日本オラクル Fusion Middleware事業統括本部 ビジネス推進本部 シニアマネジャーの杉 達也氏

 Coherenceはインメモリ型データベースで、ディスクアクセスが発生しないことによる高速性を活かし、Oracle Databaseのキャッシュとして前段に置かれるなどの使われ方が提案されてきたものだ。複数のインスタンスを緊密に連携させることで、あたかもメモリ領域が物理サーバーの境界を越えて拡張できるかのように見せることができるため、同氏はこれを指して「拡張可能なメモリグリッド」と表現する。

拡張可能なメモリグリッドで変わること

 Coherenceの活用例としてよく知られるヨドバシカメラの事例では、オンラインコマースサイトに一時的に大量のアクセスが集中するような場合にも余裕を持って対処可能とするためにこの高速性を活かしている。一方、楽天の事例では、前段のCoherenceが安定稼働している場合にはバックエンドのOracle Database側にアクセスが行かなくなることを利用し、バックエンドのデータベースサーバーのメンテナンスの際にもサービス自体は無停止にできるという可用性向上のために活用しているという。杉氏はこれを「Coherenceによってアプリケーションとデータベースを分離できる」と表現する。

NTTぷららの課金処理での事例

 さらに同氏がユニークな事例として挙げたのがNTTぷららの「ひかりTV」の課金処理でのCoherenceの活用だ。これは、ユーザーごとの課金データの集計を短時間で行なうための並列演算システムとしてCoherenceを活用した事例で、従来はバッチ処理で15時間を要していた集計処理が2時間弱で完了するようになったという。杉氏は、「大量データに対して高速に演算処理ができる、という点はユーザー企業にとって差別化要因となる」と指摘している。

JRockitの無償提供

 最後に、同社のFusion Middleware事業統括本部 ビジネス推進本部 シニアマネジャーの伊藤 敬氏が、オラクル製品としてのJava SEについて紹介した。Java SEは、もともとはStandard Editionの意味であり、モバイル向けのME、エンタープライズ向けのEEとの区別のために付けられた名称だ。オラクルは以前からJava EEの仕様策定や実装などに関しては積極的に貢献してきたが、サン・マイクロシステムズの買収によって中核仕様であるSEもオラクルの管理下に入った。

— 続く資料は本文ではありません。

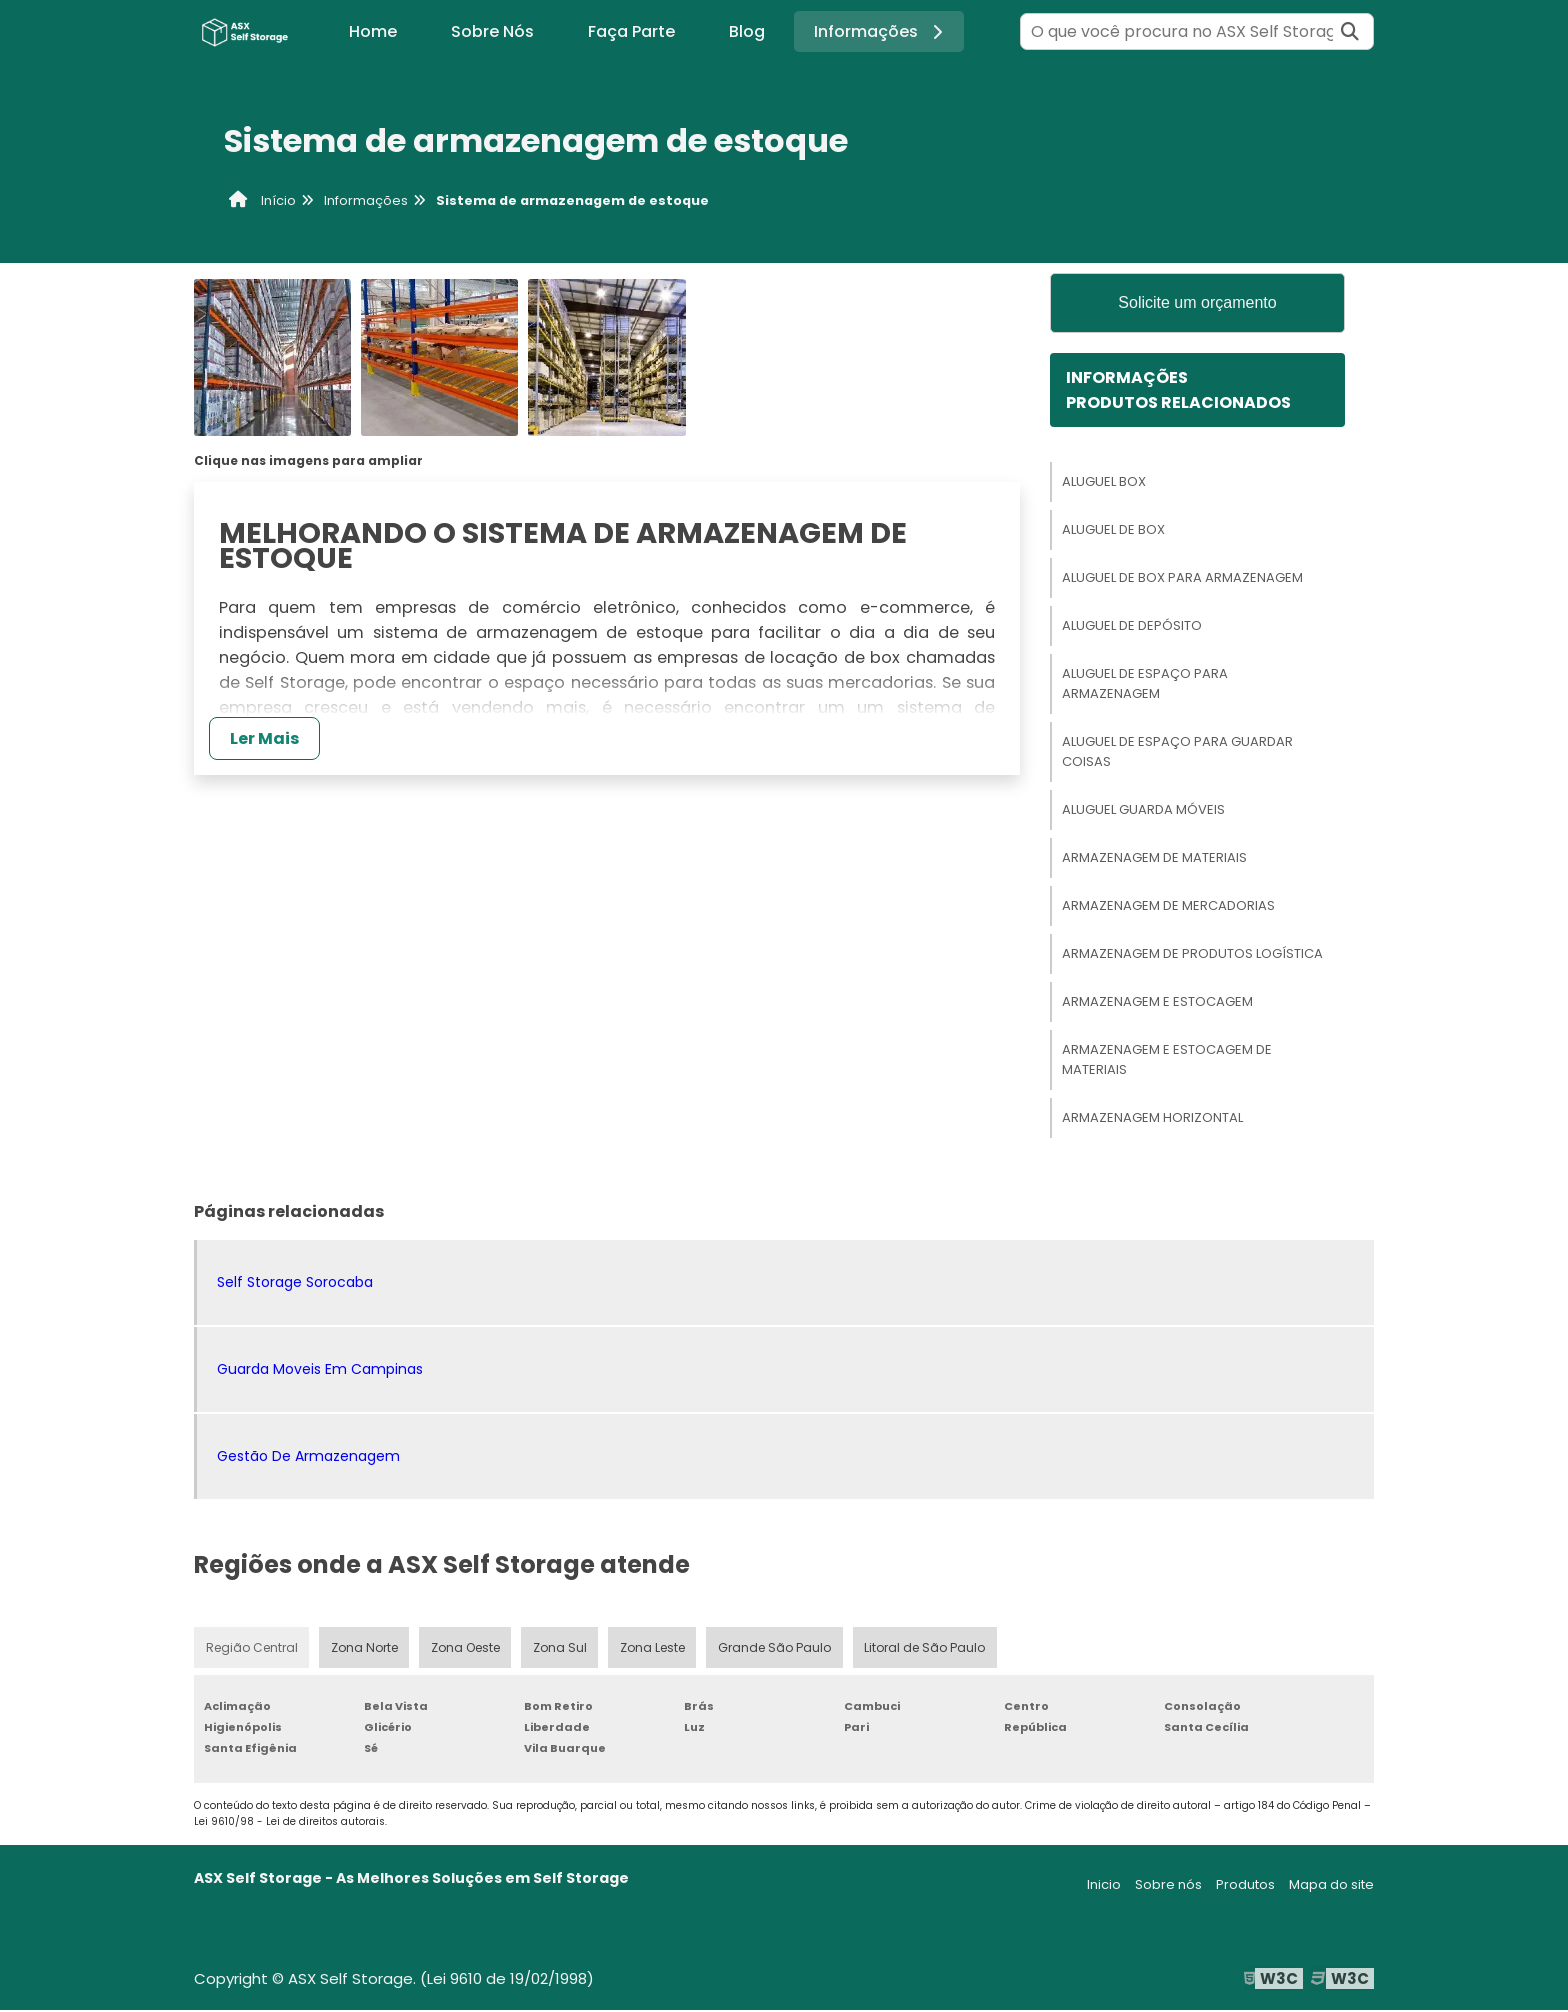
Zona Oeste (466, 1648)
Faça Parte (631, 31)
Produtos (1245, 1886)
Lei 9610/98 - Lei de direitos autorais (289, 1823)
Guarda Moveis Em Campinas (320, 1370)
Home (373, 31)
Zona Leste (655, 1648)
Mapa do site (1331, 1886)
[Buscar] (1350, 31)
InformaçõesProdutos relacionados (1178, 390)
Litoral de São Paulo (928, 1648)
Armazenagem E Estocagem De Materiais (1167, 1060)
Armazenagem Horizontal (1152, 1118)
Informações (881, 31)
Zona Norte (365, 1648)
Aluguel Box (1104, 482)
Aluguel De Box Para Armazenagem (1182, 578)
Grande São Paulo (778, 1648)
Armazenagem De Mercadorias (1168, 906)
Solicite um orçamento (1197, 302)
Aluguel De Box (1113, 530)
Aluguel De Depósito (1132, 626)
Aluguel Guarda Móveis (1143, 810)
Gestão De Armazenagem (308, 1457)
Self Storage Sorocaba (295, 1283)
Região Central (252, 1648)
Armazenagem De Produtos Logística (1192, 954)
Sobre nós (1168, 1886)
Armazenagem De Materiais (1154, 858)
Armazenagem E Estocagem (1157, 1002)
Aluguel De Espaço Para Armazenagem (1145, 684)
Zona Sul (562, 1648)
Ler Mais (264, 738)
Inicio (1104, 1886)
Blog (747, 31)
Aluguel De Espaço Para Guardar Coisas (1177, 752)
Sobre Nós (492, 31)
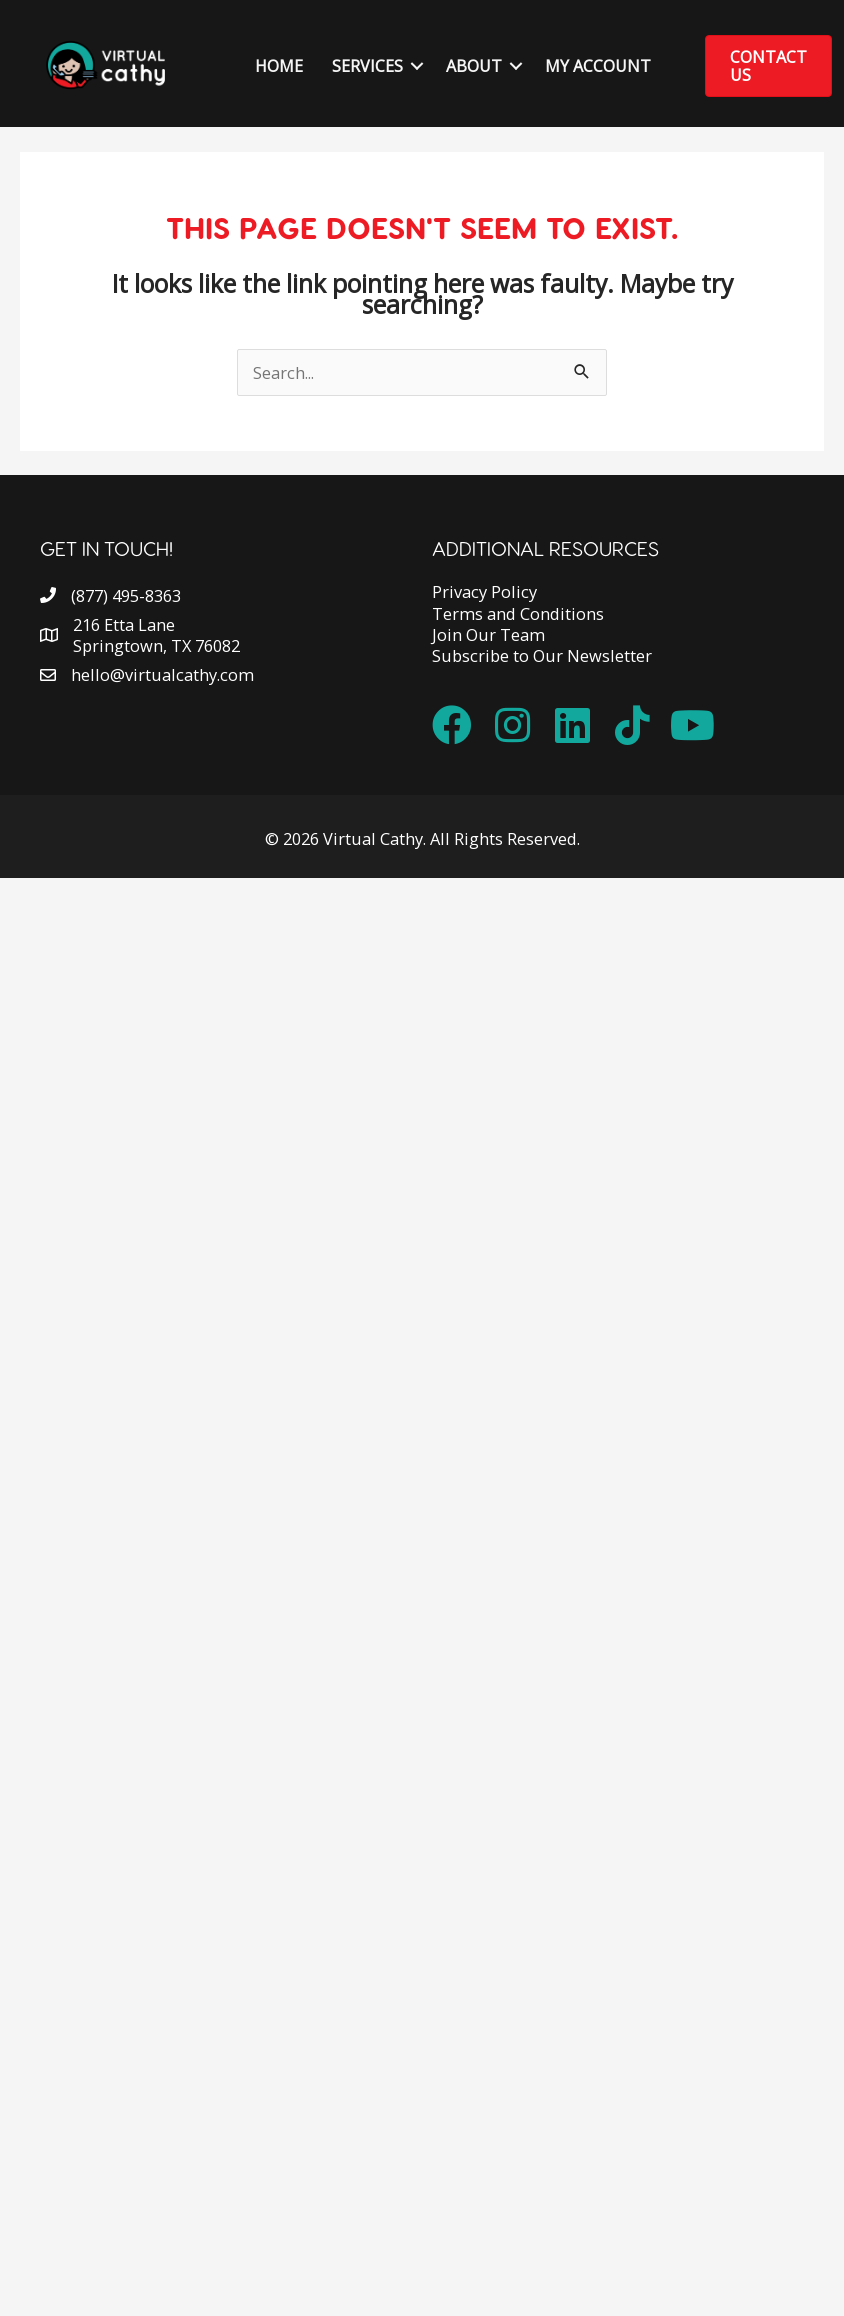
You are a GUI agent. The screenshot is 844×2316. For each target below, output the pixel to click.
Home (279, 66)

日本オラクル Fusion Middleware事業統括本部 ビジネス推進本部 シニアマネジャーの伊藤 敬氏

 従来、Javaの基本的な環境はJDK(Java Development Kit)として無償配布されてきたが、この点は今後も変わらない。同社ではこの無償版を「Java SE」と呼ぶが、従来の構成に加えて新たに高速JVMとして評価の高いJRockitをJDKに標準添付し、無償配布するという。JRockitはIAプラットフォーム上でのサーバーサイドでの利用に最適化することで高速性を実現しているという。そのため、汎用性を重視したSun JVMを完全に置き換えられるものではないことから、JRockitは追加提供であり、従来のSun JVMの配布も引き続き行なわれることになる。さらに、有償版として、無償版のJava SEに有償サポートを加えた形の「Java SE Support」、ミッションクリティカル向けの付加機能として「JRockit Mission Control」と「JRockit Flight Recorder」を加えた「Java SE Advanced」、さらにリアルタイム機能を強化のために「JRockit Real Time」を付加した「Java SE Suite」が提供される。

Java SEのパッケージング

高速性と安定稼働のためのOracle JRocket JVM

 これらのミドルウェア分野での製品戦略すべてに共通するキーワードは「高速性」だろう。WebLogicおよびJava SEでは、共通モジュールとしてJRockitが高速性を担っているわけだが、Coherenceもまずは速度面でのアドバンテージを誇る製品だ。クラウドの普及によって、従来よりも少数かつ大規模なデータセンターに大量のトラフィックが集中する状況になっていくことは容易に想像できる。また、スマートグリッドに代表されるような、インテリジェントなセンサーを大規模に遍在させることで従来とは比較にならないほどの大量のデータをリアルタイムに収集し、これを高速に解析することでより緻密で高精度な処理を実現していこうというトレンドも顕著になってきている。オラクルの戦略は、こうしたトレンドに対してデータ処理を担うインフラが備えるべき機能としてまずは高速性を重視し、対応策を準備する、という形で展開されていることがうかがえる。